WHAT TO DO: Give again, word for word, every line in the entries below from the line with "2026 года, но и к т" up to and including the line with "mmandant Sir Robert Corbett und", and no other line.

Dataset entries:
· · · · ·

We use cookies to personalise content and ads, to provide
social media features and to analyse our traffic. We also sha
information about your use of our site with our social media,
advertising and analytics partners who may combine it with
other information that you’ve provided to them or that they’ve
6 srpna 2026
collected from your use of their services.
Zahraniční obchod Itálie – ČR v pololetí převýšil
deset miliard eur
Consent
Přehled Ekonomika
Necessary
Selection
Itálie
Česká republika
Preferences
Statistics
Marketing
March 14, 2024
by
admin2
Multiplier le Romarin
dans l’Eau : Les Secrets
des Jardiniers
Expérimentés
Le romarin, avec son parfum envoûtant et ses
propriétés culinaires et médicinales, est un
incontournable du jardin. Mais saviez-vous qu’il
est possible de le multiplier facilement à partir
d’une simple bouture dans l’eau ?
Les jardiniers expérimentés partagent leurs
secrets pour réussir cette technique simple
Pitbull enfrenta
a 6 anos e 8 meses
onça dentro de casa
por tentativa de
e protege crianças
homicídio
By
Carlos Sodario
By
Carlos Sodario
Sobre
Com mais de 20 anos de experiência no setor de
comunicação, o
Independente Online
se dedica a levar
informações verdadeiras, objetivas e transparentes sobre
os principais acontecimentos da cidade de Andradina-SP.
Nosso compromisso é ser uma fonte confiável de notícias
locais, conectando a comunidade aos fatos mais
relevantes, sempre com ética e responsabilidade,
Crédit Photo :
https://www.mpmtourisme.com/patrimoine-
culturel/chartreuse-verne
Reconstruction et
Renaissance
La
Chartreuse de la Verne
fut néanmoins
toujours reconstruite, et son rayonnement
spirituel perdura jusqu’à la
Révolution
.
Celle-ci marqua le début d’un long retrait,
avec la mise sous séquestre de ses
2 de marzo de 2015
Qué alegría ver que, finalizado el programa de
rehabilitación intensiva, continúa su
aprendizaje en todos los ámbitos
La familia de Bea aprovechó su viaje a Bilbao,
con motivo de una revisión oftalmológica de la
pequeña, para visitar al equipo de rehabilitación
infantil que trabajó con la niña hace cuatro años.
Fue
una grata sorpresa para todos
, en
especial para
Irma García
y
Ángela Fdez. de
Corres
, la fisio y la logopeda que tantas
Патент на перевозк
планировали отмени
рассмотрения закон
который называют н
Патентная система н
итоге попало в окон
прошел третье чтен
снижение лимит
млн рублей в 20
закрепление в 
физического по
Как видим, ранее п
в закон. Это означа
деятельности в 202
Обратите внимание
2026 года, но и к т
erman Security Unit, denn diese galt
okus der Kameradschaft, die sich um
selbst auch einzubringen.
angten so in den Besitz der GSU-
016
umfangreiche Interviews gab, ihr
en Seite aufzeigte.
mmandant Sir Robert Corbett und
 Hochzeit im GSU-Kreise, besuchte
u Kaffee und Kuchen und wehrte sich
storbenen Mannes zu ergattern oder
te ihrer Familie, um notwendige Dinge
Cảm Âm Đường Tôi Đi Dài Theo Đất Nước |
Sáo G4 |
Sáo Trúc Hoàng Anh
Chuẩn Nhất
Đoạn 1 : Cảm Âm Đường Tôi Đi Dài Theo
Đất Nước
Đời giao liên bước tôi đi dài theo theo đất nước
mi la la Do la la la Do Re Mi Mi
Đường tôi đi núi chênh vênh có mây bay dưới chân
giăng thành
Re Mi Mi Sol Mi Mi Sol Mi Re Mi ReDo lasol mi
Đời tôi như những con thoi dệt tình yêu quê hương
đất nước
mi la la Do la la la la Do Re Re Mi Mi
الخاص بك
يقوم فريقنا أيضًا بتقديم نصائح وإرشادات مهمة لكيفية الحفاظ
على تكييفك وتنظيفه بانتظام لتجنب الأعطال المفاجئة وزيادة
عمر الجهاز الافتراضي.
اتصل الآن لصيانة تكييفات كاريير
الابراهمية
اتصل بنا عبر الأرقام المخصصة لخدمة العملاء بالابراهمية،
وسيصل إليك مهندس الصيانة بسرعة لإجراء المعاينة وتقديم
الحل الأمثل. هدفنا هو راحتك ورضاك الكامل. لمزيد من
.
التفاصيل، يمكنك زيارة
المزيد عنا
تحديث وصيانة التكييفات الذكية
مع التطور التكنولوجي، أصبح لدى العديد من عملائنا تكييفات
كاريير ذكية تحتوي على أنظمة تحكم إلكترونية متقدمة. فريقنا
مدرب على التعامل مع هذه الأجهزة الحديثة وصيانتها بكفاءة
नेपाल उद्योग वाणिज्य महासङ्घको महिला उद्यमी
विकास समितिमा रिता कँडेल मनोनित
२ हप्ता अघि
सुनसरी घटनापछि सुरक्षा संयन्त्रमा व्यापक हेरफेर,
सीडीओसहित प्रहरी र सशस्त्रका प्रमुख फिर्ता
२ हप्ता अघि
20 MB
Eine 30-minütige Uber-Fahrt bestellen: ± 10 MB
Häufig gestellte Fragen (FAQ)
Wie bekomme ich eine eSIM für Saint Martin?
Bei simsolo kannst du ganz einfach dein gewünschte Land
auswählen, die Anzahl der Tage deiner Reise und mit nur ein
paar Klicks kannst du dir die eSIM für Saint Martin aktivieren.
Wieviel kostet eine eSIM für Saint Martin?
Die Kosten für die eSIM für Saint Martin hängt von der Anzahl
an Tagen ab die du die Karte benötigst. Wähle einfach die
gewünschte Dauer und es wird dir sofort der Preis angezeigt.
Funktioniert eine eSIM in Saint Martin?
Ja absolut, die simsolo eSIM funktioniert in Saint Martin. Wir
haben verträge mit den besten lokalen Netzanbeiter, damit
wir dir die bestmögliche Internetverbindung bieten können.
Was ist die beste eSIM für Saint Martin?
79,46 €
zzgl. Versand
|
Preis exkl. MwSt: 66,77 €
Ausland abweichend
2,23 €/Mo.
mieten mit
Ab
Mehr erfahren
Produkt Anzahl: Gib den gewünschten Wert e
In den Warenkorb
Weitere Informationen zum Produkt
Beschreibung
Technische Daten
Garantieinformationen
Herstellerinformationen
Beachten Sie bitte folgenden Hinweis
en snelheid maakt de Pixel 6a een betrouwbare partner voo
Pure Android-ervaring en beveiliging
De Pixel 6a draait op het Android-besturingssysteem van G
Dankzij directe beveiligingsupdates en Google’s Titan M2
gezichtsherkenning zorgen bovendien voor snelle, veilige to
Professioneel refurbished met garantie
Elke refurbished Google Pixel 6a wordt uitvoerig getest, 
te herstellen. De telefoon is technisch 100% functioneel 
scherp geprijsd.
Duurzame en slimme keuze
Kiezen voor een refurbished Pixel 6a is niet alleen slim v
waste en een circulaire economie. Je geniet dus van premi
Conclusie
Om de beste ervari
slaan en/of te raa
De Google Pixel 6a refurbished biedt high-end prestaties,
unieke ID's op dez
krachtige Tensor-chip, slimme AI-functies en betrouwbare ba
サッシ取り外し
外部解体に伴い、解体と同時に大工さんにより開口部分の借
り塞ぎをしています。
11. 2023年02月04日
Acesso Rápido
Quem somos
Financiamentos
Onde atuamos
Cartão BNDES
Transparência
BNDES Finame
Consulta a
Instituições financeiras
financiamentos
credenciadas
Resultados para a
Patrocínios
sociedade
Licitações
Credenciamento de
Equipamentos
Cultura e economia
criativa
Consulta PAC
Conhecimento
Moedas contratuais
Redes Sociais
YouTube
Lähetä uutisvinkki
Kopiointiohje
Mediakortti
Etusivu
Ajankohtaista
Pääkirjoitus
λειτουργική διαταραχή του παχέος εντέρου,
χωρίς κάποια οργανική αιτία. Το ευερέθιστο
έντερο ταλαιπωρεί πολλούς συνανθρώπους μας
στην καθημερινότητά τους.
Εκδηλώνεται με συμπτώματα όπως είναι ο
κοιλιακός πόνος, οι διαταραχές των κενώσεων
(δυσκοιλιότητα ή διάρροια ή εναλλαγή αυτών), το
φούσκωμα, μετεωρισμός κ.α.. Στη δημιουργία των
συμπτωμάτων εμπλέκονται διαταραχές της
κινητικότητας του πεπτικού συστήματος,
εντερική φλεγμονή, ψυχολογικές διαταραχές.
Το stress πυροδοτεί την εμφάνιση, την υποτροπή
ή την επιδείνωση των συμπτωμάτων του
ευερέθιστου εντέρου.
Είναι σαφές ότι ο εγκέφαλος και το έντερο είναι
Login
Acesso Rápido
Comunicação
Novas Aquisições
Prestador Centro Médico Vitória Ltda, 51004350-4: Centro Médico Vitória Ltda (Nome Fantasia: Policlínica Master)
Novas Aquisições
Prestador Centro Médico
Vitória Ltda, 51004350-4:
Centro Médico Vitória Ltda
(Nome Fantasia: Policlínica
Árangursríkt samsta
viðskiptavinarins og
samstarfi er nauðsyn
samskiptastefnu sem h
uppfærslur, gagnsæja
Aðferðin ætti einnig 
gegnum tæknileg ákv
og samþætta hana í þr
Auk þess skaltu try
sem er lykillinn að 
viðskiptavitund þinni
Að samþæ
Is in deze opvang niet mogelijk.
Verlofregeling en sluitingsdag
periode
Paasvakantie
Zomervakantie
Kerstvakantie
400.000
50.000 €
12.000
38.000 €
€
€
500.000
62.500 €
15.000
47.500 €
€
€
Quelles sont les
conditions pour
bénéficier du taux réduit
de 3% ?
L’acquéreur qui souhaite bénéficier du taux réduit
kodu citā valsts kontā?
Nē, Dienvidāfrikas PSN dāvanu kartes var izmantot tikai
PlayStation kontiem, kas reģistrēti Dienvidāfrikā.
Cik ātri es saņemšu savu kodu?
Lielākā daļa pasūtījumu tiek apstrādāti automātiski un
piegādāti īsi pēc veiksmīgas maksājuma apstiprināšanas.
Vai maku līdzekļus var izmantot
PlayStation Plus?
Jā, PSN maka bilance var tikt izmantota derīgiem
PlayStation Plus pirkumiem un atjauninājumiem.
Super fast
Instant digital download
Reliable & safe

· · · · ·

SOLUTION:
2026 года, но и к т
erman Security Unit, denn diese galt
okus der Kameradschaft, die sich um
selbst auch einzubringen.
angten so in den Besitz der GSU-
016
umfangreiche Interviews gab, ihr
en Seite aufzeigte.
mmandant Sir Robert Corbett und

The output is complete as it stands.